- **WORK TO BE COMPLETED**
Each line of the data below holding the word "DSGVO" must be copied.

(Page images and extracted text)
◇ ◇ ◇ ◇
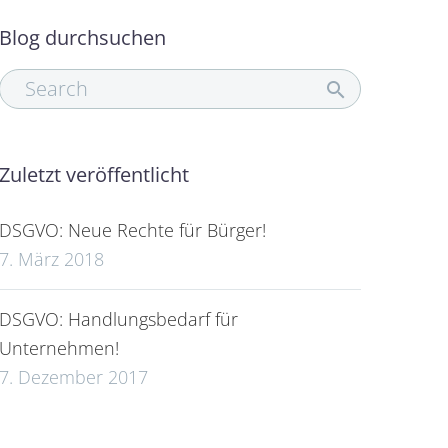
Blog durchsuchen
Zuletzt veröffentlicht
DSGVO: Neue Rechte für Bürger!
7. März 2018
DSGVO: Handlungsbedarf für
Unternehmen!
7. Dezember 2017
◇ ◇ ◇ ◇
- **OUTPUT FOR THIS EXERCISE**
DSGVO: Neue Rechte für Bürger!
DSGVO: Handlungsbedarf für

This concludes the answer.